━━ Data for the task

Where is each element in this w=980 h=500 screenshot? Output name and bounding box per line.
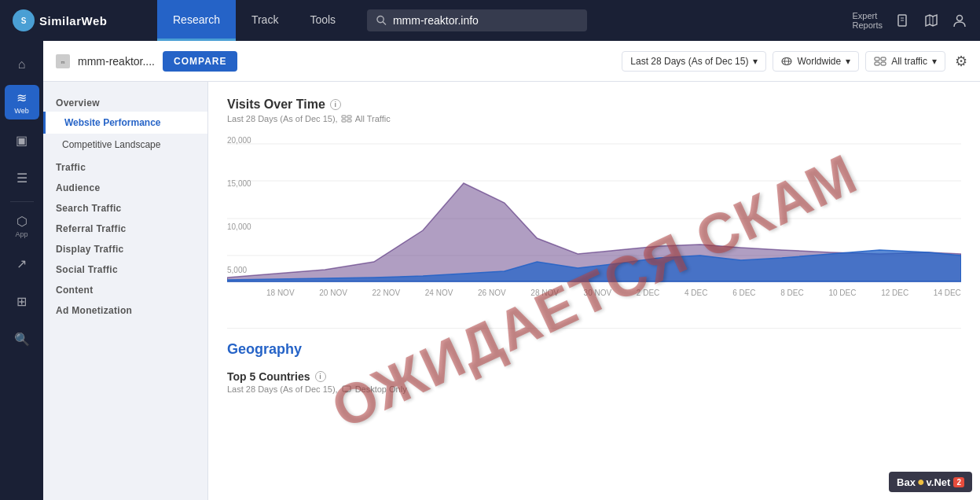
visits-chart: 20,000 15,000 10,000 5,000 xyxy=(227,136,961,309)
sidebar-divider xyxy=(10,201,34,202)
desktop-icon: ▣ xyxy=(16,133,28,148)
chart-subtitle: Last 28 Days (As of Dec 15), All Traffic xyxy=(227,114,961,123)
nav-tab-tools[interactable]: Tools xyxy=(294,0,351,41)
nav-group-search[interactable]: Search Traffic xyxy=(43,197,207,217)
nav-tabs: Research Track Tools xyxy=(157,0,351,41)
date-range-label: Last 28 Days (As of Dec 15) xyxy=(630,56,748,67)
nav-section-display: Display Traffic xyxy=(43,237,207,258)
nav-section-audience: Audience xyxy=(43,176,207,197)
user-icon[interactable] xyxy=(952,13,967,28)
x-6dec: 6 DEC xyxy=(732,289,755,297)
x-12dec: 12 DEC xyxy=(881,289,908,297)
globe-icon xyxy=(781,57,792,65)
date-range-filter[interactable]: Last 28 Days (As of Dec 15) ▾ xyxy=(622,51,766,72)
traffic-dropdown-arrow: ▾ xyxy=(932,56,937,67)
logo-text: SimilarWeb xyxy=(39,14,107,28)
top5-title: Top 5 Countries i xyxy=(227,370,961,383)
traffic-type-label: All traffic xyxy=(891,56,927,67)
sidebar-table[interactable]: ☰ xyxy=(5,160,39,195)
sidebar-desktop[interactable]: ▣ xyxy=(5,123,39,157)
nav-section-traffic: Traffic xyxy=(43,156,207,176)
y-label-10k: 10,000 xyxy=(227,222,260,231)
nav-group-content[interactable]: Content xyxy=(43,278,207,299)
expert-reports-label[interactable]: ExpertReports xyxy=(852,11,883,30)
document-icon[interactable] xyxy=(895,13,911,28)
x-28nov: 28 NOV xyxy=(530,289,559,297)
nav-group-audience[interactable]: Audience xyxy=(43,176,207,197)
search-bar[interactable] xyxy=(367,9,587,31)
sidebar-web[interactable]: ≋ Web xyxy=(5,85,39,119)
nav-section-search: Search Traffic xyxy=(43,197,207,217)
svg-rect-20 xyxy=(342,116,346,118)
y-label-20k: 20,000 xyxy=(227,136,260,145)
chart-svg xyxy=(227,136,961,285)
svg-rect-31 xyxy=(343,386,351,392)
site-name: mmm-reaktor.... xyxy=(78,55,155,68)
top5-section: Top 5 Countries i Last 28 Days (As of De… xyxy=(227,370,961,394)
chart-xaxis: 18 NOV 20 NOV 22 NOV 24 NOV 26 NOV 28 NO… xyxy=(227,285,961,297)
svg-rect-23 xyxy=(347,119,351,122)
sidebar-app[interactable]: ⬡ App xyxy=(5,208,39,243)
icon-sidebar: ⌂ ≋ Web ▣ ☰ ⬡ App ↗ ⊞ 🔍 xyxy=(0,41,43,500)
svg-point-10 xyxy=(957,16,963,21)
settings-icon[interactable]: ⚙ xyxy=(955,53,967,70)
compare-button[interactable]: COMPARE xyxy=(163,51,237,72)
geography-section: Geography Top 5 Countries i Last 28 Days… xyxy=(227,328,961,394)
chart-inner: 20,000 15,000 10,000 5,000 xyxy=(227,136,961,285)
sidebar-package[interactable]: ⊞ xyxy=(5,284,39,318)
app-icon: ⬡ xyxy=(17,214,28,229)
baxov-dot: ● xyxy=(917,475,925,489)
desktop-only-icon xyxy=(341,385,352,393)
nav-group-social[interactable]: Social Traffic xyxy=(43,258,207,278)
nav-item-competitive-landscape[interactable]: Competitive Landscape xyxy=(43,134,207,156)
traffic-icon xyxy=(874,57,886,66)
chart-yaxis: 20,000 15,000 10,000 5,000 xyxy=(227,136,266,309)
nav-section-referral: Referral Traffic xyxy=(43,217,207,237)
svg-rect-19 xyxy=(881,62,886,65)
svg-point-2 xyxy=(377,16,384,22)
map-icon[interactable] xyxy=(923,13,939,28)
region-filter[interactable]: Worldwide ▾ xyxy=(773,51,859,72)
svg-rect-22 xyxy=(342,119,346,122)
svg-line-3 xyxy=(383,22,386,25)
sidebar-chart[interactable]: ↗ xyxy=(5,246,39,281)
site-favicon: m xyxy=(56,54,70,68)
search-icon xyxy=(376,15,387,26)
search-input[interactable] xyxy=(393,14,578,27)
nav-group-traffic[interactable]: Traffic xyxy=(43,156,207,176)
region-dropdown-arrow: ▾ xyxy=(846,56,850,67)
nav-section-content: Content xyxy=(43,278,207,299)
nav-tab-track[interactable]: Track xyxy=(236,0,294,41)
package-icon: ⊞ xyxy=(17,294,27,309)
app-label: App xyxy=(15,230,28,238)
table-icon: ☰ xyxy=(17,171,28,186)
y-label-15k: 15,000 xyxy=(227,179,260,188)
chart-title: Visits Over Time i xyxy=(227,97,961,112)
chart-icon: ↗ xyxy=(17,256,27,271)
nav-group-ad[interactable]: Ad Monetization xyxy=(43,299,207,319)
svg-text:S: S xyxy=(21,17,27,25)
sidebar-home[interactable]: ⌂ xyxy=(5,47,39,82)
main-content: ОЖИДАЕТСЯ СКАМ Visits Over Time i Last 2… xyxy=(208,82,980,500)
nav-item-website-performance[interactable]: Website Performance xyxy=(43,112,207,134)
nav-group-display[interactable]: Display Traffic xyxy=(43,237,207,258)
search-sidebar-icon: 🔍 xyxy=(14,332,30,347)
svg-marker-7 xyxy=(926,15,937,26)
main-panel: m mmm-reaktor.... COMPARE Last 28 Days (… xyxy=(43,41,980,500)
geography-title: Geography xyxy=(227,341,961,358)
date-dropdown-arrow: ▾ xyxy=(753,56,758,67)
top5-subtitle: Last 28 Days (As of Dec 15), Desktop Onl… xyxy=(227,384,961,394)
side-nav-content: Overview Website Performance Competitive… xyxy=(43,82,980,500)
nav-group-referral[interactable]: Referral Traffic xyxy=(43,217,207,237)
top5-info-icon[interactable]: i xyxy=(315,371,326,382)
traffic-type-filter[interactable]: All traffic ▾ xyxy=(865,51,945,72)
svg-text:m: m xyxy=(61,60,65,64)
x-20nov: 20 NOV xyxy=(319,289,347,297)
y-label-5k: 5,000 xyxy=(227,266,260,274)
svg-rect-17 xyxy=(881,57,886,61)
chart-info-icon[interactable]: i xyxy=(330,99,341,110)
nav-tab-research[interactable]: Research xyxy=(157,0,236,41)
sidebar-search[interactable]: 🔍 xyxy=(5,322,39,356)
nav-right: ExpertReports xyxy=(852,11,967,30)
baxov-text: Bax xyxy=(897,476,916,488)
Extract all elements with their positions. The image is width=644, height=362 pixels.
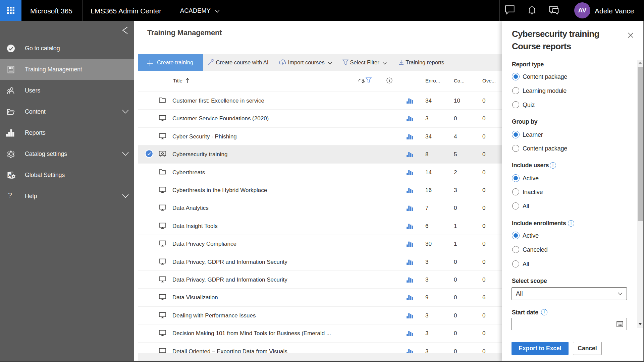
svg-text:A: A [8,173,11,178]
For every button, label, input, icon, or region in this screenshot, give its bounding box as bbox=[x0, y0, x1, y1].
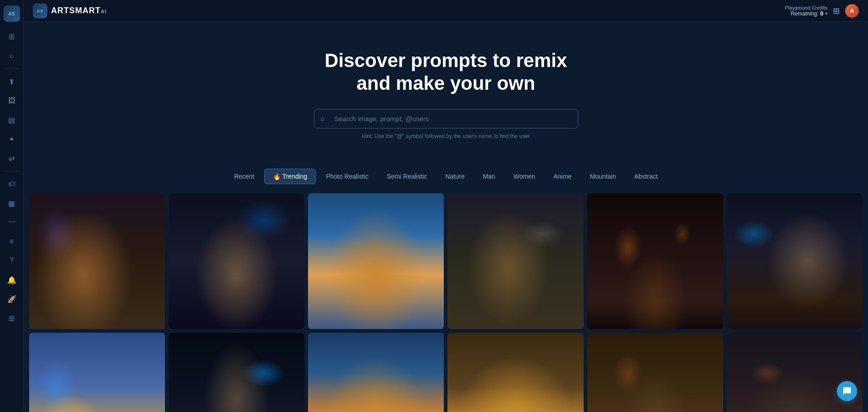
image-card[interactable] bbox=[169, 193, 304, 329]
sidebar: AS ⊞ ⌕ ⬆ 🖼 ▤ ✦ ⇄ 🏷 ▦ 〰 ≡ ? 🔔 🚀 ⊞ bbox=[0, 0, 24, 412]
filter-tabs: Recent 🔥 Trending Photo Realistic Semi R… bbox=[24, 164, 868, 193]
image-card[interactable] bbox=[308, 333, 444, 412]
remaining-label: Remaining: bbox=[791, 10, 819, 17]
tab-trending[interactable]: 🔥 Trending bbox=[264, 169, 316, 184]
search-icon: ⌕ bbox=[320, 114, 325, 123]
sidebar-icon-help[interactable]: ? bbox=[4, 252, 20, 269]
sidebar-icon-list[interactable]: ≡ bbox=[4, 233, 20, 250]
sidebar-divider-1 bbox=[5, 68, 19, 69]
sidebar-icon-database[interactable]: ▦ bbox=[4, 195, 20, 211]
image-card[interactable] bbox=[587, 333, 723, 412]
app-logo[interactable]: AS ARTSMARTAI bbox=[33, 4, 107, 18]
tab-anime[interactable]: Anime bbox=[545, 169, 580, 184]
sidebar-icon-bell[interactable]: 🔔 bbox=[4, 272, 20, 288]
sidebar-icon-wand[interactable]: ✦ bbox=[4, 131, 20, 147]
sidebar-divider-2 bbox=[5, 171, 19, 171]
credits-remaining: Remaining: 0 ▾ bbox=[791, 10, 827, 17]
tab-abstract[interactable]: Abstract bbox=[626, 169, 666, 184]
image-card[interactable] bbox=[587, 193, 723, 329]
sidebar-icon-image[interactable]: 🖼 bbox=[4, 93, 20, 109]
topbar-right: Playground Credits Remaining: 0 ▾ ⊞ A bbox=[785, 4, 859, 18]
tab-man[interactable]: Man bbox=[475, 169, 503, 184]
tab-photo-realistic[interactable]: Photo Realistic bbox=[318, 169, 376, 184]
image-card[interactable] bbox=[169, 333, 304, 412]
sidebar-icon-layers[interactable]: ▤ bbox=[4, 112, 20, 128]
topbar-grid-icon[interactable]: ⊞ bbox=[833, 6, 840, 16]
tab-semi-realistic[interactable]: Semi Realistic bbox=[379, 169, 436, 184]
image-card[interactable] bbox=[447, 333, 583, 412]
credits-label: Playground Credits bbox=[785, 5, 827, 10]
image-card[interactable] bbox=[29, 333, 165, 412]
app-name: ARTSMARTAI bbox=[51, 6, 107, 15]
sidebar-icon-upload[interactable]: ⬆ bbox=[4, 73, 20, 90]
topbar: AS ARTSMARTAI Playground Credits Remaini… bbox=[24, 0, 868, 22]
image-grid bbox=[24, 193, 868, 412]
search-input[interactable] bbox=[314, 109, 578, 129]
tab-mountain[interactable]: Mountain bbox=[581, 169, 624, 184]
sidebar-icon-tag[interactable]: 🏷 bbox=[4, 176, 20, 192]
sidebar-icon-search[interactable]: ⌕ bbox=[4, 47, 20, 64]
sidebar-icon-wave[interactable]: 〰 bbox=[4, 214, 20, 231]
tab-recent[interactable]: Recent bbox=[226, 169, 262, 184]
user-avatar[interactable]: A bbox=[845, 4, 859, 18]
tab-nature[interactable]: Nature bbox=[437, 169, 473, 184]
image-card[interactable] bbox=[29, 193, 165, 329]
search-hint: Hint: Use the "@" symbol followed by the… bbox=[33, 133, 859, 139]
image-card[interactable] bbox=[308, 193, 444, 329]
credits-section: Playground Credits Remaining: 0 ▾ bbox=[785, 5, 827, 17]
image-card[interactable] bbox=[727, 333, 863, 412]
search-container: ⌕ bbox=[314, 109, 578, 129]
chat-icon bbox=[842, 386, 852, 396]
hero-section: Discover prompts to remix and make your … bbox=[24, 22, 868, 164]
sidebar-icon-rocket[interactable]: 🚀 bbox=[4, 291, 20, 307]
main-content: AS ARTSMARTAI Playground Credits Remaini… bbox=[24, 0, 868, 412]
sidebar-icon-grid[interactable]: ⊞ bbox=[4, 28, 20, 45]
sidebar-logo[interactable]: AS bbox=[4, 5, 20, 22]
hero-title: Discover prompts to remix and make your … bbox=[287, 49, 606, 95]
sidebar-icon-swap[interactable]: ⇄ bbox=[4, 150, 20, 166]
sidebar-icon-apps[interactable]: ⊞ bbox=[4, 310, 20, 326]
chat-button[interactable] bbox=[837, 381, 857, 401]
image-card[interactable] bbox=[727, 193, 863, 329]
credits-value: 0 bbox=[820, 10, 823, 17]
image-card[interactable] bbox=[447, 193, 583, 329]
logo-icon: AS bbox=[33, 4, 47, 18]
tab-women[interactable]: Women bbox=[505, 169, 544, 184]
credits-dropdown-arrow[interactable]: ▾ bbox=[825, 11, 827, 16]
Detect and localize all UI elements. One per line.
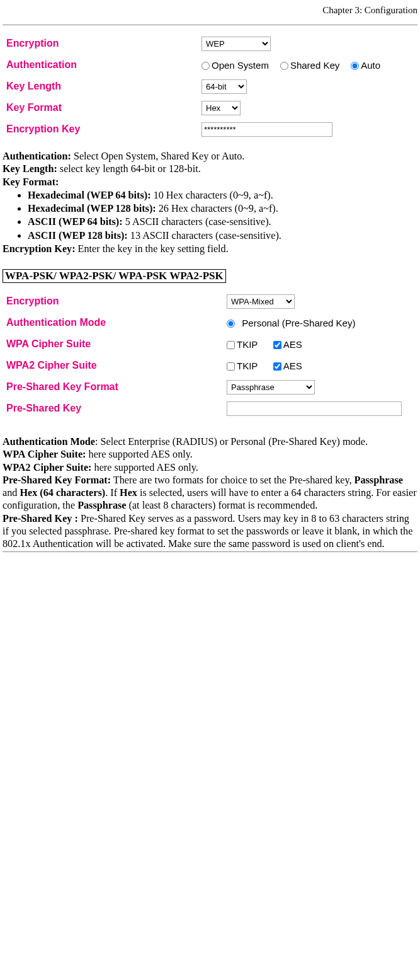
psk-format-label: Pre-Shared Key Format [6,381,201,393]
auth-open-option[interactable]: Open System [201,60,269,71]
psk-input[interactable] [227,401,402,416]
wpa-section-heading: WPA-PSK/ WPA2-PSK/ WPA-PSK WPA2-PSK [3,269,226,283]
wpa-form-screenshot: Encryption WPA-Mixed Authentication Mode… [3,284,417,425]
psk-format-select[interactable]: Passphrase [227,380,315,395]
content-box: Encryption WEP Authentication Open Syste… [3,25,417,552]
wep-description: Authentication: Select Open System, Shar… [3,150,417,255]
wpa2-cipher-label: WPA2 Cipher Suite [6,360,201,371]
wpa-encryption-label: Encryption [6,296,201,307]
encryption-key-label: Encryption Key [6,124,201,135]
wpa-cipher-label: WPA Cipher Suite [6,338,201,350]
auth-auto-option[interactable]: Auto [351,60,380,71]
chapter-heading: Chapter 3: Configuration [3,5,417,16]
key-format-label: Key Format [6,102,201,113]
wpa2-aes-checkbox[interactable]: AES [273,360,302,371]
auth-shared-option[interactable]: Shared Key [280,60,339,71]
wep-form-screenshot: Encryption WEP Authentication Open Syste… [3,26,417,146]
key-length-label: Key Length [6,81,201,92]
list-item: Hexadecimal (WEP 64 bits): 10 Hex charac… [28,189,417,202]
authentication-label: Authentication [6,59,201,71]
psk-label: Pre-Shared Key [6,403,201,414]
wpa2-tkip-checkbox[interactable]: TKIP [227,360,258,371]
wpa-description: Authentication Mode: Select Enterprise (… [3,435,417,550]
encryption-select[interactable]: WEP [201,37,271,51]
list-item: Hexadecimal (WEP 128 bits): 26 Hex chara… [28,202,417,215]
key-length-select[interactable]: 64-bit [201,79,247,94]
encryption-label: Encryption [6,38,201,49]
list-item: ASCII (WEP 128 bits): 13 ASCII character… [28,229,417,242]
auth-mode-label: Authentication Mode [6,317,201,328]
key-format-select[interactable]: Hex [201,101,241,115]
list-item: ASCII (WEP 64 bits): 5 ASCII characters … [28,216,417,228]
wpa-encryption-select[interactable]: WPA-Mixed [227,294,295,309]
wpa-aes-checkbox[interactable]: AES [273,339,302,350]
auth-mode-personal-option[interactable]: Personal (Pre-Shared Key) [227,318,355,328]
encryption-key-input[interactable] [201,122,332,137]
wpa-tkip-checkbox[interactable]: TKIP [227,339,258,350]
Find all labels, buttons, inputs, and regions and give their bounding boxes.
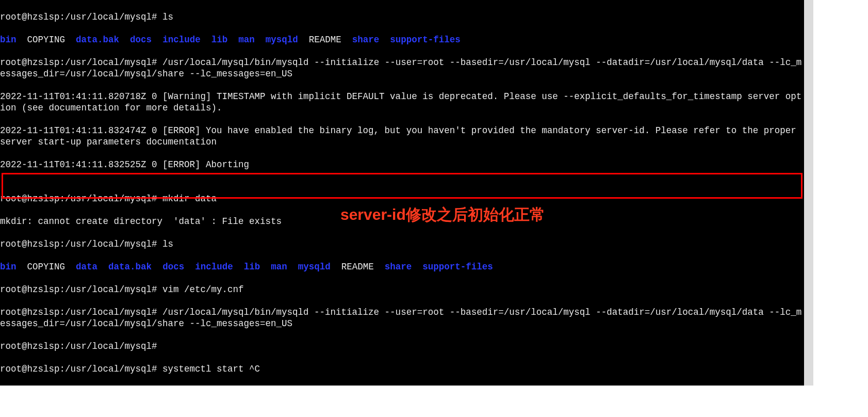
prompt-line: root@hzslsp:/usr/local/mysql# ls [0,238,804,250]
warn-line: 2022-11-11T01:41:11.820718Z 0 [Warning] … [0,91,804,114]
prompt-line: root@hzslsp:/usr/local/mysql# vim /etc/m… [0,284,804,295]
terminal[interactable]: root@hzslsp:/usr/local/mysql# ls bin COP… [0,0,813,386]
scroll-down-icon[interactable]: ▾ [804,376,813,386]
boxed-cmd: root@hzslsp:/usr/local/mysql# /usr/local… [0,307,804,329]
ls-output: bin COPYING data.bak docs include lib ma… [0,34,804,45]
mkdir-error: mkdir: cannot create directory 'data' : … [0,216,804,227]
ls-output: bin COPYING data data.bak docs include l… [0,261,804,272]
prompt-line: root@hzslsp:/usr/local/mysql# /usr/local… [0,57,804,79]
error-line: 2022-11-11T01:41:11.832474Z 0 [ERROR] Yo… [0,125,804,148]
scroll-up-icon[interactable]: ▴ [804,0,813,9]
prompt-line: root@hzslsp:/usr/local/mysql# ls [0,11,804,23]
prompt-line: root@hzslsp:/usr/local/mysql# mkdir data [0,193,804,204]
scrollbar-track[interactable]: ▴ ▾ [804,0,813,386]
error-line: 2022-11-11T01:41:11.832525Z 0 [ERROR] Ab… [0,159,804,170]
prompt-line: root@hzslsp:/usr/local/mysql# [0,341,804,352]
prompt-line: root@hzslsp:/usr/local/mysql# systemctl … [0,363,804,375]
scrollbar-thumb[interactable] [804,188,813,219]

━━━━

** What to work on **
Where does the string "right" appear in the records above? Show every line that holds it.

** Response area **
nav-right: ExpertReports xyxy=(852,11,967,30)
topbar-right: Playground Credits Remaining: 0 ▾ ⊞ A bbox=[785, 4, 859, 18]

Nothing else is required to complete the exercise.